The stately dignity with which Mr. Schenck had so favorably impressed all the reporters was gone. The shrivelled old man crouched on the floor at Hereward’s feet.

“I... I fancied no one could find out, Mr. Hereward,” Schenck muttered at last. “If I sign a confession do you think the law will deal more gently with me?”

The reporter did not reply, but the old man was evidently impressed by his own idea. Scrambling to his chair again he wrote a few shaky sentences on a blank sheet, signed the confession, and shoved it across to Hereward.

The sight of the written words awoke all the sleeping news gathering instinct in the reporter.

Every newspaper man knows how infinitely stronger is this instinct than any other earthly craving.

“Take it,” entreated Schenck. “If I confess they may let me off easy.”

Snatching the confession in one hand and the long, shining spindle in the other, Hereward made for the front door; never stopping for so much as a backward glance at the quivering gray figure, so pitiably old and shrunken under the glare of the light.

The managing editor of the New York Morning Planet lived half a mile from the Schenck house. Five minutes later a panting, dishevelled reporter was gasping out to him a story that caused that half clad dignitary to gallop madly to the nearest telephone.

Dawn was breaking as a group of hastily summoned compositors and pressroom hands gathered together after their hour of hard work, to talk over the “Extra” that had just gone to press.

“This’ll make the Globe and the rest of ’em look like thirty cents,” said one. “It’s the biggest beat that ever happened.”

“That feller Hereward’s really something,” chuckled a second. “To think of his gettin’ the whole story when every other reporter in town failed!”

“An’ th’ next edition’s goin’ to have a facsimile of the confession an’ a photo of the spindle that did the murder,” said a third. “Oh, it’s the biggest beat that ever happened!”

“Yes, Hereward’s terrific!” reiterated the second man. “He’s gone back to old Schenck’s again. I’ll bet he’ll get another good column or two out of it.”

At that moment Hereward, without stopping to take off his hat or coat, was entering the managing editor’s office.

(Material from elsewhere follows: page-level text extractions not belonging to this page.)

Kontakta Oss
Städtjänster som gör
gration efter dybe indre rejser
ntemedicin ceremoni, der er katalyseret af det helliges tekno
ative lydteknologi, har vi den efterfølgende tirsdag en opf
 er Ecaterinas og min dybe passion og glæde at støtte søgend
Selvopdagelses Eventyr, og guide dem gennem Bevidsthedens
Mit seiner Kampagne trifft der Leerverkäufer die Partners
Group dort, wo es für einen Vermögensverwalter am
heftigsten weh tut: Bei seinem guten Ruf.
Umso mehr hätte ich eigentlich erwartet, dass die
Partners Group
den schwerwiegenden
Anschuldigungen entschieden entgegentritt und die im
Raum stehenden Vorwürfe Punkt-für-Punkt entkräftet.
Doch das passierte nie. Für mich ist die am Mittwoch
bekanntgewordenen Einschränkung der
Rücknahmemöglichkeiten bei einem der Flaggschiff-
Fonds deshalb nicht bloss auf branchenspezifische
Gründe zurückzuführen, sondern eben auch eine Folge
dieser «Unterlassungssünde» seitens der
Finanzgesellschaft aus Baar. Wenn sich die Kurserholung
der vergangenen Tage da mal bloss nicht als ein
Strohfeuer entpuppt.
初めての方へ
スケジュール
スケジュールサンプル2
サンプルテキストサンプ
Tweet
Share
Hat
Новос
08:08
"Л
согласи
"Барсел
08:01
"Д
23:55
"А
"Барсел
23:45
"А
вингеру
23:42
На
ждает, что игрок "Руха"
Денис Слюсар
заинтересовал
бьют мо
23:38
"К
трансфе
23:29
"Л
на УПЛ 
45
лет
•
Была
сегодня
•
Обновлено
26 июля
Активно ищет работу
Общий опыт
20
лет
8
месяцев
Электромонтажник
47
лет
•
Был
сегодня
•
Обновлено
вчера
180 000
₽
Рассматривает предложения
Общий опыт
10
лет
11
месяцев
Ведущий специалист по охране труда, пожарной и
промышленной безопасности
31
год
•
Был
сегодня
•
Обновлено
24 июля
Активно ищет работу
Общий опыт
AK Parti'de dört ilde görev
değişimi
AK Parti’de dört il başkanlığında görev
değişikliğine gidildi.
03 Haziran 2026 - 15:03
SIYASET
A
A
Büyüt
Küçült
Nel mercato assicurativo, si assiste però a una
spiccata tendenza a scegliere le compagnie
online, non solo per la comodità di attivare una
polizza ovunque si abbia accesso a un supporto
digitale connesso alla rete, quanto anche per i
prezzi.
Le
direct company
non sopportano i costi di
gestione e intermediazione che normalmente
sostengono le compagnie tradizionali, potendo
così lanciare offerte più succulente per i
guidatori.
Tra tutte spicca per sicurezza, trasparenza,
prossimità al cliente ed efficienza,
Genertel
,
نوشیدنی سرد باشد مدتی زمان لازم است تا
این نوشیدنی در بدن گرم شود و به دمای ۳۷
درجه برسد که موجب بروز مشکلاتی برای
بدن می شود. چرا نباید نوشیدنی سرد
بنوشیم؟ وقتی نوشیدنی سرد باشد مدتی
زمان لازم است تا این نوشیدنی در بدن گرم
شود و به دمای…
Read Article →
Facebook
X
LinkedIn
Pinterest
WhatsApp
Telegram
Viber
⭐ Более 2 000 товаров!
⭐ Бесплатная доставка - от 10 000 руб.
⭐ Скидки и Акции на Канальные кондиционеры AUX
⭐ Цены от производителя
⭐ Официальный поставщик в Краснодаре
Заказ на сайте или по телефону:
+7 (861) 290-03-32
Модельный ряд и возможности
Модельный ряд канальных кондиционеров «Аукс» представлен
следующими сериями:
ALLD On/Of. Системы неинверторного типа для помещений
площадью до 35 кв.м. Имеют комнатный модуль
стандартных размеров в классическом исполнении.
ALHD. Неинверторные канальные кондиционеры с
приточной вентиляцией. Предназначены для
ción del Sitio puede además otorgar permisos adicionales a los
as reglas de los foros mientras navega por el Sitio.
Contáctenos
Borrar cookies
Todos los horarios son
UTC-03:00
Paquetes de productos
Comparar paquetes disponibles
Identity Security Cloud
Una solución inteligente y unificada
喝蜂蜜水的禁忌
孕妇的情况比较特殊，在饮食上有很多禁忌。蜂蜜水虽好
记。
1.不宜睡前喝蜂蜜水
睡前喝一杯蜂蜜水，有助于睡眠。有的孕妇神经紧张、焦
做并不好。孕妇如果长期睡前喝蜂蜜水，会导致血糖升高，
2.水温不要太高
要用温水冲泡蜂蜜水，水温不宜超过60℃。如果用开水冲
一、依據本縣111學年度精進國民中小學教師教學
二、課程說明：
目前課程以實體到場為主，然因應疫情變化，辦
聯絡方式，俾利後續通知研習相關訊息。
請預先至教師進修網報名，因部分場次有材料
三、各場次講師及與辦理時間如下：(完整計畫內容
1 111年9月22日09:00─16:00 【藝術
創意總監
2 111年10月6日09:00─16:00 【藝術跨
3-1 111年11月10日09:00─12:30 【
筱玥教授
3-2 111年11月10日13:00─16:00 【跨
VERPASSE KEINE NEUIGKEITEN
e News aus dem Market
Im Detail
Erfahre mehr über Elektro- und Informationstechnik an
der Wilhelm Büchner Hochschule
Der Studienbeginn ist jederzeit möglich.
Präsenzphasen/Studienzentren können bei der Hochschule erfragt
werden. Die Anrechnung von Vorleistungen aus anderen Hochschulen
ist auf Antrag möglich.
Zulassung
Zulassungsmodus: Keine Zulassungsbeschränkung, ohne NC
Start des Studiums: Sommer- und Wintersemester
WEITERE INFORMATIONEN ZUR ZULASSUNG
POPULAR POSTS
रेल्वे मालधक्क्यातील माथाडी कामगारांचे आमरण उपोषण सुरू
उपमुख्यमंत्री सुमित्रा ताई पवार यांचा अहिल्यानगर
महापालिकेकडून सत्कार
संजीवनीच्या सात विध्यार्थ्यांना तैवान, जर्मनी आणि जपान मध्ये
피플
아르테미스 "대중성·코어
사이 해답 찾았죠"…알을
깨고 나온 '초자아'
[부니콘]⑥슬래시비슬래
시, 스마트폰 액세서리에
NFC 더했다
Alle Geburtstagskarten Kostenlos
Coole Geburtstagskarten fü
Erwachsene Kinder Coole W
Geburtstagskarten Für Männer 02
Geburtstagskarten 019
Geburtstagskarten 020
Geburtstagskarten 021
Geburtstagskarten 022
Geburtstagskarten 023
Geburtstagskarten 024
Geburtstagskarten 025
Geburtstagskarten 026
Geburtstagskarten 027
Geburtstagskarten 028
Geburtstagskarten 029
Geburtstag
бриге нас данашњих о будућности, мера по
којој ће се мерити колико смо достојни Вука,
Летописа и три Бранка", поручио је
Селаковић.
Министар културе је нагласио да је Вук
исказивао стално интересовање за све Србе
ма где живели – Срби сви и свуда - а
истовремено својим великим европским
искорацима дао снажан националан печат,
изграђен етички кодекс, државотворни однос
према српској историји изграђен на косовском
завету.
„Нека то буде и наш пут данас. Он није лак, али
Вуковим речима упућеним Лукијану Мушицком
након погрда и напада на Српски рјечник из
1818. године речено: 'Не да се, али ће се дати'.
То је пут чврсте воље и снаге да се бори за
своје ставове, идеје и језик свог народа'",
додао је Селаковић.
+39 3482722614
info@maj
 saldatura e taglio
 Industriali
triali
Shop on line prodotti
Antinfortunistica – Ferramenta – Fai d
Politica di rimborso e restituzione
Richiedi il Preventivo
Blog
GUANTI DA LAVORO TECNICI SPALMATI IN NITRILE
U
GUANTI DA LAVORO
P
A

The chief was looking with delight over his hastily constructed “Extra,” whose first page bore a four column scare head, reading:

MURDERED HIS OWN SON.
AMOS SCHENCK CONFESSES TO HAVING KILLED OTTO. ALLEGES SELF DEFENCE.
A Spindle His Weapon.
Mystery Cleared up by Morning Planet Reporter, and Confession Published Exclusively in the Planet.

As Hereward stepped into the sanctum the managing editor looked up with a smile.

“Anything new?” he asked. “Is he arrested yet?”

“He won’t be arrested,” said Hereward. “He hanged himself in his study just after I left the first time. He was quite dead before his body was found.”

The managing editor leaped to his feet.

“Oh, I wrote that end of the story on the way down,” said Hereward wearily, answering his chief’s unasked question. “I’ve just turned it in to the city editor.”

“Hereward!” cried the managing editor, grasping the young man’s cold, unresponsive hand, “you’ve done some great work! You were clever to follow up that spindle clue and then to notice the old man was left handed. Do you know that it means a raise of pay for you?”

Through his wonder at the chief’s actually volunteering a raise of pay to any one, there slowly crept into Jack Hereward’s memory the picture of a gray, withered figure crouching at his feet.

“I’m very tired, sir,” said the reporter, “and my hand hurts. I think I’d like a day off if you don’t mind.”